Le premier a trait à l'indemnisation du chômage. Dans ce domaine aussi le vent de la rigueur a soufflé fort. Durant le premier trimestre, 50 000 nouveaux chômeurs sont venus grossir chaque mois les listes de l'ANPE. Incapable de faire face à l'accroissement de ses charges, l'UNEDIC est en crise. Après de laborieuses négociations entre syndicats et patronat, les gestionnaires de l'assurance chômage ont signé un protocole d'accord (CNPF et CGPME d'une part, FO, CFTC et CGC d'autre part) qui prévoit deux systèmes d'indemnisation : un régime d'assurance ouvert aux seuls chômeurs qui ont cotisé au moins six mois à l'UNEDIC ; un régime d'assistance financé par l'État dont dépendront les autres chômeurs (jeunes sortis de l'école, les femmes qui n'ont jamais travaillé, et beaucoup de travailleurs précaires). Avec des indemnités sensiblement plus faibles. La solution est bouclée le 9 janvier, et la nouvelle convention UNEDIC entre en vigueur le 1er avril. Quatre mois plus tard, au cours du mois d'août, le leader de FO, André Bergeron, également président de l'UNEDIC, lance un cri d'alarme : « Il y a de plus en plus de pauvres en France. » Le débat sur les « nouveaux pauvres » ne va cesser de s'amplifier. Au centre de la polémique figurent les 900 000 demandeurs d'emploi privés de tous droits à indemnisation, dont une bonne moitié du fait des réformes successives de l'UNEDIC. Mais, globalement, il y a en France un million de familles qui vivent avec seulement 37 F par personne et par jour. Le Conseil des ministres du 17 octobre décide de mettre en place un plan de secours d'urgence pour combattre le phénomène dans ses manifestations les plus aiguës. Le soir même, lors de son premier quart d'heure télévisuel baptisé « Parlons France », le Premier ministre peut détailler ces mesures qui coûteront 500 millions en année pleine. Tout en soulignant que l'État n'a pas à se substituer aux élus locaux : dans le cadre de la loi de décentralisation, au début de l'année, 20 milliards du Fonds d'action sociale ont en effet été transférés aux départements.

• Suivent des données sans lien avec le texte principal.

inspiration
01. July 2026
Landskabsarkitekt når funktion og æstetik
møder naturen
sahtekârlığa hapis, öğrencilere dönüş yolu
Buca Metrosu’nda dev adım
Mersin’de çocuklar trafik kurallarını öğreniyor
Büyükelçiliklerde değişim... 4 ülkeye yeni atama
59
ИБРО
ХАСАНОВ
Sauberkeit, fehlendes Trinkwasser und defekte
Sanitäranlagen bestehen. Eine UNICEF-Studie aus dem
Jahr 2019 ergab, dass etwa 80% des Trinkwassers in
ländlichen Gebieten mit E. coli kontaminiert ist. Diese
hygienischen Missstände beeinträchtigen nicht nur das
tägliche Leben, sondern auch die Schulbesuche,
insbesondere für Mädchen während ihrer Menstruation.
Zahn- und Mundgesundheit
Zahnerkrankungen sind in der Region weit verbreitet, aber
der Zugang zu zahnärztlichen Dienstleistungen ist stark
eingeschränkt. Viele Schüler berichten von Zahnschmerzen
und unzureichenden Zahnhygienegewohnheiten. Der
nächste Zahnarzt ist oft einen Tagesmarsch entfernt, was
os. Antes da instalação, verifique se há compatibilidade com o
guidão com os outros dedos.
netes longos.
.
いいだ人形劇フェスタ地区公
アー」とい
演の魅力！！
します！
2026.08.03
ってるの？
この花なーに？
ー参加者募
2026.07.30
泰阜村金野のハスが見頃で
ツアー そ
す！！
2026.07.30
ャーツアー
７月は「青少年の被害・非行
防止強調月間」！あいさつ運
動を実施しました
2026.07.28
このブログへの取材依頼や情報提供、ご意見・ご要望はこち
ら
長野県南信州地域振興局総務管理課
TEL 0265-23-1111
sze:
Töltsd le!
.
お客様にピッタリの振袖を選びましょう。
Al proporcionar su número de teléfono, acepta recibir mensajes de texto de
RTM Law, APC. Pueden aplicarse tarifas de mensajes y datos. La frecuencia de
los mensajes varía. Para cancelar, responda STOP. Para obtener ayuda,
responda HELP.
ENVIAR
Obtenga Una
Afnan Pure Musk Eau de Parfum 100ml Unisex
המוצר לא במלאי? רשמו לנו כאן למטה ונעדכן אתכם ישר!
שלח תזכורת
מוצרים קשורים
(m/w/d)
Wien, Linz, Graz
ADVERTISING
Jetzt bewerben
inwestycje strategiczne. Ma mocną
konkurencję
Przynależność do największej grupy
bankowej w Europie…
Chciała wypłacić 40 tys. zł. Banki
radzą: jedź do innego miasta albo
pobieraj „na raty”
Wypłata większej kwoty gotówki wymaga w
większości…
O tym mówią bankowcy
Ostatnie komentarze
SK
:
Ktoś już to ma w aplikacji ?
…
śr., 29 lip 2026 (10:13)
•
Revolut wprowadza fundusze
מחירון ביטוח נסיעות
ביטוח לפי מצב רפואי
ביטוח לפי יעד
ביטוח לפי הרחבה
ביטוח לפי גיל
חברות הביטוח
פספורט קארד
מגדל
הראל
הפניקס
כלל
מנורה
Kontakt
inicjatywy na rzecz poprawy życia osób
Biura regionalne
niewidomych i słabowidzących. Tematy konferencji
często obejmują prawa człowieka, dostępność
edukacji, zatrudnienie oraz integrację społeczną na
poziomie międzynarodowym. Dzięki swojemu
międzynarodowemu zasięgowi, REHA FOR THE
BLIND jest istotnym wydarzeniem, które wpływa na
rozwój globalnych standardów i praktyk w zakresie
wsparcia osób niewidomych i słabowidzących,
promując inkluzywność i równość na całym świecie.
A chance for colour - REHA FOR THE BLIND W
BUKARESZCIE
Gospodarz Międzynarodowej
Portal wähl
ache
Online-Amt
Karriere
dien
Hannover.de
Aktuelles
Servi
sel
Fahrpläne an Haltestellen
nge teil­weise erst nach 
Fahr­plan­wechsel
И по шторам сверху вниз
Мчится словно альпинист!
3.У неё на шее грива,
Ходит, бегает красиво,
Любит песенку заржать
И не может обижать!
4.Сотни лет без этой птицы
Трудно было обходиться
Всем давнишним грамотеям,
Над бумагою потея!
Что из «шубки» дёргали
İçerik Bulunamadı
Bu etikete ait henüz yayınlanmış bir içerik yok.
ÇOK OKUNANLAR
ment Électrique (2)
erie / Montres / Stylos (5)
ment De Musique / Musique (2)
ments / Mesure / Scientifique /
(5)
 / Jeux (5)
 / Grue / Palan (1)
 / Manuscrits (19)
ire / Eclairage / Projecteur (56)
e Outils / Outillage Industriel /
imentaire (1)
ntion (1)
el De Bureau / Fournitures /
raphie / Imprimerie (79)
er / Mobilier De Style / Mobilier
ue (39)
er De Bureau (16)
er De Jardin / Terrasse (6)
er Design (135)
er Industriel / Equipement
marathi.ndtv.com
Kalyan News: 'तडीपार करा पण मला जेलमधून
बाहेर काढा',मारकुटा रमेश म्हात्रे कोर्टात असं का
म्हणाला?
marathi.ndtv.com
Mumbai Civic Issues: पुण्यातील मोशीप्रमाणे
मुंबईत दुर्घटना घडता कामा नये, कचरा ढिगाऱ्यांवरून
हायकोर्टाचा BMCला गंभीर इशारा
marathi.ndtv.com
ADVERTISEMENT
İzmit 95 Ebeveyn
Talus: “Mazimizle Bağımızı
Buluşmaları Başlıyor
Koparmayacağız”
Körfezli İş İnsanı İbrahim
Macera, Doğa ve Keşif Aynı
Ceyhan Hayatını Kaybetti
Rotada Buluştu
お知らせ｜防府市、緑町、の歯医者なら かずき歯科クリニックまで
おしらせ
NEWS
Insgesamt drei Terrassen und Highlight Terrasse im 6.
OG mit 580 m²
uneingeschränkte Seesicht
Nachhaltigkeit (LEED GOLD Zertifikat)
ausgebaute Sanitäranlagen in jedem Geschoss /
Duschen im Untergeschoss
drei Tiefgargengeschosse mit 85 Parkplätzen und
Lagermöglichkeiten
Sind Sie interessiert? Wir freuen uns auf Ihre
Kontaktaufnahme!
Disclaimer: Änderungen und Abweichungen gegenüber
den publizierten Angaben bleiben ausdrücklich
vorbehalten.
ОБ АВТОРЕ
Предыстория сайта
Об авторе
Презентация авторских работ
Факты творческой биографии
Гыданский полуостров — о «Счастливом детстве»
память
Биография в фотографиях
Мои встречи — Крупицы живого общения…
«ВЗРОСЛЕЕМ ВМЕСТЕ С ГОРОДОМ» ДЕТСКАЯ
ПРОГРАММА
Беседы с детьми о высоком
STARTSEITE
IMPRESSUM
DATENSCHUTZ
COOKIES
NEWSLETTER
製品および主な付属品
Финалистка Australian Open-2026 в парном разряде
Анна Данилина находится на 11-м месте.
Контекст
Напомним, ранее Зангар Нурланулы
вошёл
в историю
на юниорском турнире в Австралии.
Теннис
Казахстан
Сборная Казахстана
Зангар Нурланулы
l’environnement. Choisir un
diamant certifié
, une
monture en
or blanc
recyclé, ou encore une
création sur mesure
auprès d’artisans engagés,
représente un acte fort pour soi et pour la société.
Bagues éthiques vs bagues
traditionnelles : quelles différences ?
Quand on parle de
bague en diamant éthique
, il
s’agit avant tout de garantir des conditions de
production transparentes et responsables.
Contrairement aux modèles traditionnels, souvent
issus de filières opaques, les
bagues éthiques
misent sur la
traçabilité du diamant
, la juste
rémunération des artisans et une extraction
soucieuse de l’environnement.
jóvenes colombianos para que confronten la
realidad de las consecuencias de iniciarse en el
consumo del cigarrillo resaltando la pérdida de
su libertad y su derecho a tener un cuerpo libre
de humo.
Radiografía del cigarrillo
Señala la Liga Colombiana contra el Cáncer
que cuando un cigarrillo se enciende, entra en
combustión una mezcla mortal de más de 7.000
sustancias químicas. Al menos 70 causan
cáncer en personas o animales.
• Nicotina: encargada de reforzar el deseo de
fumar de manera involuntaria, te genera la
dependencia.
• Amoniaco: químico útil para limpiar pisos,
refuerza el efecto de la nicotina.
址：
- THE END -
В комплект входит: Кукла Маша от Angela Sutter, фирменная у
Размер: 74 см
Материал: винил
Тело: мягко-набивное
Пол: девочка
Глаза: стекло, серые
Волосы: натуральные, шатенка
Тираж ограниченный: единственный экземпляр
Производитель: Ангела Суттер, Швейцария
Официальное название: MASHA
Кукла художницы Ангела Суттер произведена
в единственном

Il reste que l'opposition — la première enquête sur les « nouveaux pauvres » est venue de la mairie de Paris — peut désormais exploiter un thème dangereux pour le gouvernement socialiste.

La seconde interrogation porte sur l'équilibre financier à moyen terme du système Bérégovoy. Certes, à l'automne, la situation apparaît encore plus euphorique que durant l'été : on murmure chez les experts que l'excédent de la Sécurité sociale pourrait frôler les 18 milliards à la fin de l'année au lieu des 13 milliards attendus. Mais, à l'occasion du débat budgétaire, Raymond Barre jette un pavé dans la mare : sans la contribution de 1 %, prévient l'ancien Premier ministre, et compte tenu du poids toujours croissant du chômage, la protection sociale risque d'enregistrer un déficit d'une dizaine de milliards dès 1985. Alors que la chasse aux économies commence à atteindre ses limites. Il faut accorder une rallonge de 1 % aux budgets hospitaliers pour leur permettre de couvrir les augmentations salariales de leur personnel, qui suivent celles de la fonction publique. En 1984, s'inquiète le syndicat national des cadres hospitaliers, les investissements des hôpitaux seraient de 31 % inférieurs à la moyenne des années précédentes. À son tour, le CNPF crie casse-cou : une série de décrets destinés à améliorer la trésorerie de la Sécurité sociale en raccourcissant les délais de paiement des employeurs touchent de plein fouet les entreprises. « Une avance de 8 à 10 milliards » proteste le patronat, qui sonne la mobilisation de toutes ses fédérations contre le projet gouvernemental. En partant aux Finances, Pierre Bérégovoy a laisse un « trésor » au nouveau ministre des Affaires sociales, Georgina Dufoix, mais les droits d'héritage à acquitter risquent de se révéler plus lourds que prévu.